## Action item:
Go through the entries below. Copy each line in which "părinţii" appears.

## Exercise inputs:
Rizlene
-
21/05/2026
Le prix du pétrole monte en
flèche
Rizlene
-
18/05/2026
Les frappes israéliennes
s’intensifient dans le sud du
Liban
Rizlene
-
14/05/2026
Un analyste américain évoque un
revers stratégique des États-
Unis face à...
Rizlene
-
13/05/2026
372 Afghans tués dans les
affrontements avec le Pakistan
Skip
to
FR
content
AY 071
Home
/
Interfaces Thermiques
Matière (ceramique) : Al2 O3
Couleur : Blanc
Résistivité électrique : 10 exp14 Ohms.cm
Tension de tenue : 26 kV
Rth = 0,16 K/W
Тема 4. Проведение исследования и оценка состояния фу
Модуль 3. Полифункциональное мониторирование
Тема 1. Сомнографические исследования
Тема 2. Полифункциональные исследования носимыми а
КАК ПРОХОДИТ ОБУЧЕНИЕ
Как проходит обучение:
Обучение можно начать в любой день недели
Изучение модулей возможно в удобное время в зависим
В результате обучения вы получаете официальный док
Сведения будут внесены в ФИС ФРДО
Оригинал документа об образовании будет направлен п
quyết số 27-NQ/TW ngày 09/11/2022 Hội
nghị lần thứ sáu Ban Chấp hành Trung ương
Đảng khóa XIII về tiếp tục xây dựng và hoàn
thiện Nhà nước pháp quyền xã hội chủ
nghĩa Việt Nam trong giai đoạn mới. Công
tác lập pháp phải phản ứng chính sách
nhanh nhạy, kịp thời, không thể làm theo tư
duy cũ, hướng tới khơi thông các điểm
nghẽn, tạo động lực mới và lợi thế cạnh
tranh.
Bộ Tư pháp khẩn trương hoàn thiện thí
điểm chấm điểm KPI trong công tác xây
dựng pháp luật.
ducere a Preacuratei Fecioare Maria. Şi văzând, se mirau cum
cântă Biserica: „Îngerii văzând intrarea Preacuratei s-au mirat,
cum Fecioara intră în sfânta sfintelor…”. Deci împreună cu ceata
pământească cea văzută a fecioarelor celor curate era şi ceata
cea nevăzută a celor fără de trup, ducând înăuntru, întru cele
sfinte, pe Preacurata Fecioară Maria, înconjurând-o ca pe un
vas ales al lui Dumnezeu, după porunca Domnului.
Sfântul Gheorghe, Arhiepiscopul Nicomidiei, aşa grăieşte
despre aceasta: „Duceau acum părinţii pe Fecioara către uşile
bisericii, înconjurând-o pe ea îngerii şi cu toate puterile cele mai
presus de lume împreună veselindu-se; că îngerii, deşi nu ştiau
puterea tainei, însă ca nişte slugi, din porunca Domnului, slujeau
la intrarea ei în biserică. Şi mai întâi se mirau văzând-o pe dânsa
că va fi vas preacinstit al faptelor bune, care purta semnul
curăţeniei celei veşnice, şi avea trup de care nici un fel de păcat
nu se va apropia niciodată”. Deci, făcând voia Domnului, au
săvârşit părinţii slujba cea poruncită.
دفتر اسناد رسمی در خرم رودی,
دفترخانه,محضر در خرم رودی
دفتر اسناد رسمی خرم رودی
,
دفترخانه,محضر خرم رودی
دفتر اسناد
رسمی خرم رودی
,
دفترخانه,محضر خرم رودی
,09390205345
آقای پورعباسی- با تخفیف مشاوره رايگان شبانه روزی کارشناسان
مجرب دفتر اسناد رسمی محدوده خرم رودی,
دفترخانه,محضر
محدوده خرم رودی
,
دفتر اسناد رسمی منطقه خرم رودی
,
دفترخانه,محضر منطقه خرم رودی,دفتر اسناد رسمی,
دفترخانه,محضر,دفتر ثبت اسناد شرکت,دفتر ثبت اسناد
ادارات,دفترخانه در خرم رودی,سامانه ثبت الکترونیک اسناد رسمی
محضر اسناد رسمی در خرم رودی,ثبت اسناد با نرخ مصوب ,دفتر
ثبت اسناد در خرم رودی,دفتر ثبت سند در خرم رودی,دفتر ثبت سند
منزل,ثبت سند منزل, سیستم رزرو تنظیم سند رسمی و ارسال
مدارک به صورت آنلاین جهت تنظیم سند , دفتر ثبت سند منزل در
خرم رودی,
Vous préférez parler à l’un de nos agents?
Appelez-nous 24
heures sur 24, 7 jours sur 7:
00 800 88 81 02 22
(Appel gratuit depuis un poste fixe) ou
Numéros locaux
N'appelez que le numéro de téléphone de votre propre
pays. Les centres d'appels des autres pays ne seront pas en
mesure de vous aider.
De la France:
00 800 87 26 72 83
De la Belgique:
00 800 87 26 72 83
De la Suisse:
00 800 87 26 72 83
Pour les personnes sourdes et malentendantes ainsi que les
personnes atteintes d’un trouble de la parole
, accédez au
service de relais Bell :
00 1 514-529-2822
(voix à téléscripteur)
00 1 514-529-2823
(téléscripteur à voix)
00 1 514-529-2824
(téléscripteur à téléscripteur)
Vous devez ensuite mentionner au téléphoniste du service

## Answer section:
despre aceasta: „Duceau acum părinţii pe Fecioara către uşile
săvârşit părinţii slujba cea poruncită.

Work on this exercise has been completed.